-------- THE DATA
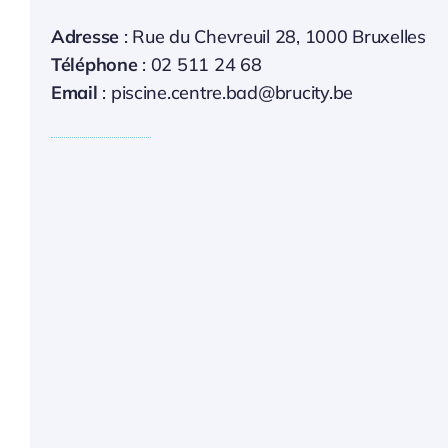
Adresse
: Rue du Chevreuil 28, 1000 Bruxelles
Téléphone
: 02 511 24 68
Email
: piscine.centre.bad@brucity.be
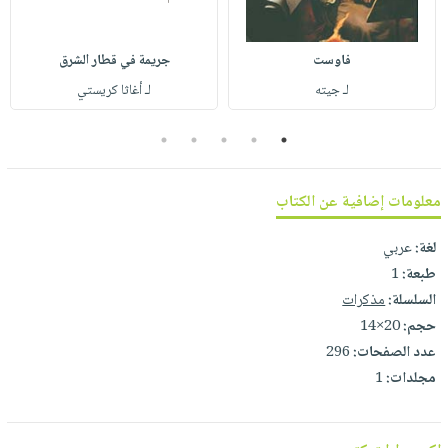
صابون
فيديوهات
عربة
أطفال
أسئلة
التسوق
فاوست
جريمة في قطار الشرق
مناسبات
يتكرر
لـ جيته
لـ أغاثا كريستي
طرحها
نشرة
الإصدارات
خدمات
5
4
3
2
1
نيل
وفرات
معلومات إضافية عن الكتاب
انشر
كتابك
لغة:
عربي
طبعة:
1
تواصل
السلسلة:
مذكرات
معنا
حجم:
20×14
عدد الصفحات:
296
مجلدات:
1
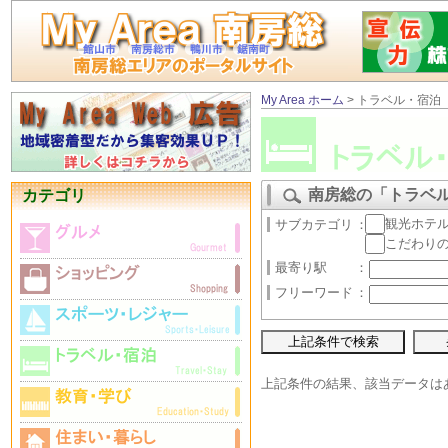
My Area ホーム
> トラベル・宿泊
南房総の「トラベ
カテゴリ
観光ホテ
サブカテゴリ
：
こだわり
最寄り駅
：
フリーワード
：
上記条件の結果、該当データは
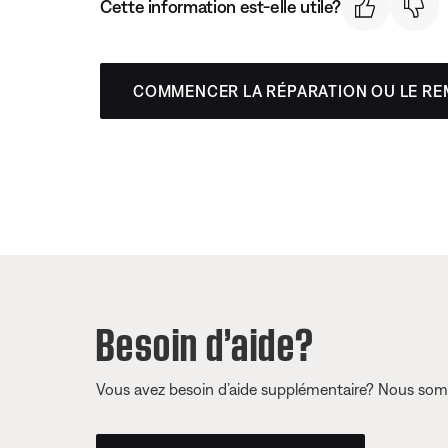
Cette information est-elle utile?
COMMENCER LA RÉPARATION OU LE R
Besoin d’aide?
Vous avez besoin d’aide supplémentaire? Nous somm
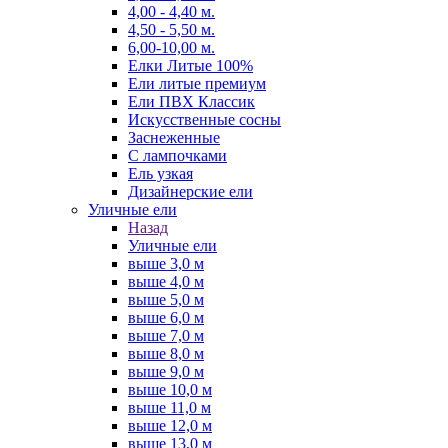
4,00 - 4,40 м.
4,50 - 5,50 м.
6,00-10,00 м.
Елки Литые 100%
Ели литые премиум
Ели ПВХ Классик
Искусственные сосны
Заснеженные
С лампочками
Ель узкая
Дизайнерские ели
Уличные ели
Назад
Уличные ели
выше 3,0 м
выше 4,0 м
выше 5,0 м
выше 6,0 м
выше 7,0 м
выше 8,0 м
выше 9,0 м
выше 10,0 м
выше 11,0 м
выше 12,0 м
выше 13,0 м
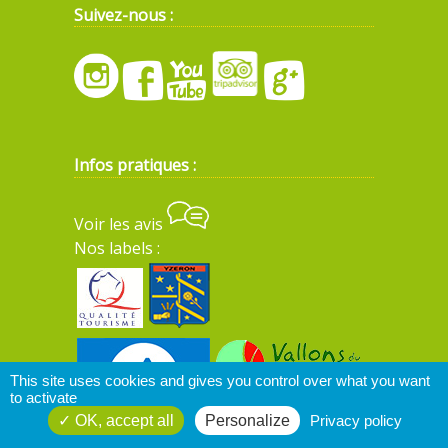
Suivez-nous :
Infos pratiques :
Voir les avis
Nos labels :
This site uses cookies and gives you control over what you want
to activate
OK, accept all
Personalize
Privacy policy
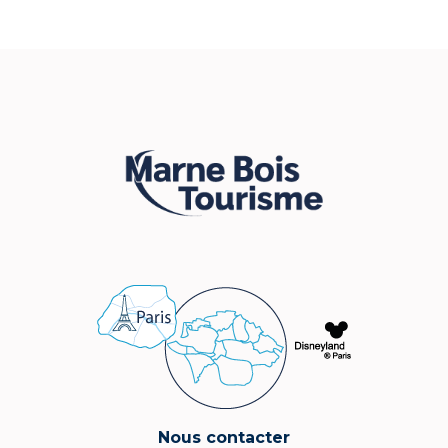
Nous contacter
----------------
TASK OBJECTIVE: Please give the number of lines in the entries that contain the word "aide", and nothing besides it.

RESPONSE: 2